As for GPF, all logins occur over SSL, so no passwords are ever sent in the clear. Of course, Firesheep does not sniff passwords but rather session cookies, so this isn’t really the problem. I thought of a few scenarios where Firesheep could be used against GPF to varying degrees of success:

  • Perhaps the most susceptible part of the site is the forum. phpBB uses session cookies like many of the sites targeted by Firesheep, and is thus theoretically vulnerable. However, phpBB forums reside on the domain of the server they are installed upon and the session cookie names are easily configurable. Thus, attacks would have to be directly targeted against a specific site in order to work. Like the blog here, GPF’s relatively low profile makes it unlikely to be targeted, although the possibility exists. Also like the blog, I’m the only one with full admin access, so correcting problems shouldn’t be too difficult. All admin sessions occur entirely over SSL, and even if I check the box to have the browser remember my login, phpBB forces me to authenticate before granting access to the admin interface.
  • The wiki is currently configured (quite accidentally but fortuitously) to always use SSL during and after login. Thus, any session cookies the wiki may set are only sent over SSL and thus can never be sniffed. This is also moot for now since I’m the only one with write access to the wiki, but I’ve been considering giving access to a handful of volunteers to help me maintain it.
  • The GPF Store is configured (quite intentionally) to always use SSL, whether you’re logged in or not.  No vulnerability there.
  • GPF Premium presents two problems: account creation/management and the day-to-day “branding” cookie that enables Premium features.
    • The Account Creator and Account Manager always use SSL and do not use session cookies in any way. Their session data is currently stored in an encrypted, hidden form field on the page.  Since these pages never leave SSL, no information is ever sent in the clear. The weakest point of these systems are the user name and password you set. (You did pick a nice, strong password, didn’t you?)
    • It is theoretically possible for someone to sniff the Premium “branding” and options cookies and thus gain access to Premium features. However, that’s about all they can do: steal Premium access. These cookies do not let them gain access to your account in any way, and making any form of modification to your account requires login via the encrypted Account Manager. No features in Premium currently use these cookies to provide identity information to the system. (I did consider adding a few features that did, but those are all currently scrapped post-Firesheep.) Furthermore, the branding cookie is tied very closely to your individual browser and operating system, and there are safeguards to prevent tampering with the data and modifying it (like pretending to be an Eternal subscriber when the original cookie is really for a Bronze subscriber). The options cookie is useless without the branding cookie. Thus, the only person standing to lose anything from a sniffed Premium banding cookie is me, and that will only last as long as the cookie validates; even if the cookie thief modifies the cookie’s expiration date in the browser, embedded data in the cookie will invalidate it when the expiration date in the cookie data itself is reached.
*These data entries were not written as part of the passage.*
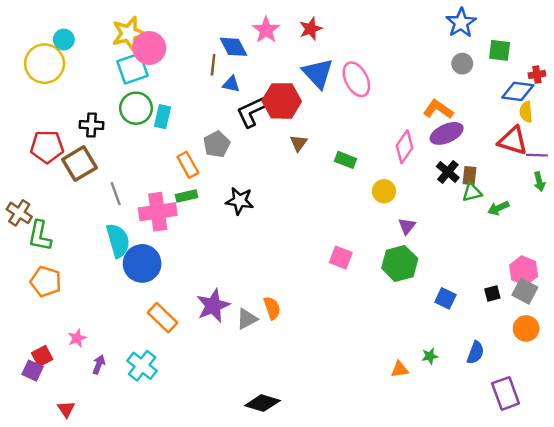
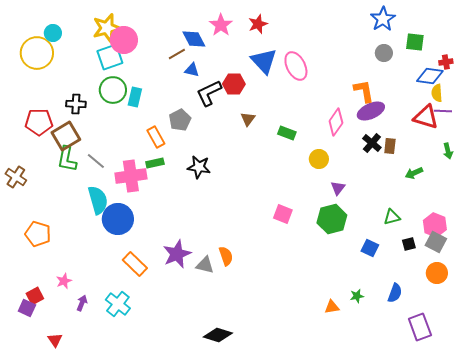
brown line: (213, 65) -> (177, 54), turned 54
red hexagon: (282, 101) -> (234, 84), size x0.7
orange L-shape: (438, 109) -> (364, 91), turned 45
purple line: (537, 155) -> (443, 111), moved
green triangle: (472, 192) -> (392, 217), moved
gray line: (116, 194) -> (96, 161), turned -30
green L-shape: (40, 236) -> (67, 159), moved
gray triangle: (247, 319) -> (205, 265), turned 42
Again, GPF’s probably far too small a target for anyone to really bother with, but the fact is that so little attack surface is visible that the only person likely to be hurt by it is me.

There, I hope I laid all your GPF/Firesheep fears to rest. What was that? The only person really concerned about this was me? Oh… well, in that case… um… never mind, I guess.

UPDATED November 4, 2010: Updated the paragraph about this blog to correct an incorrect assumption about only WordPress.com blogs being affected.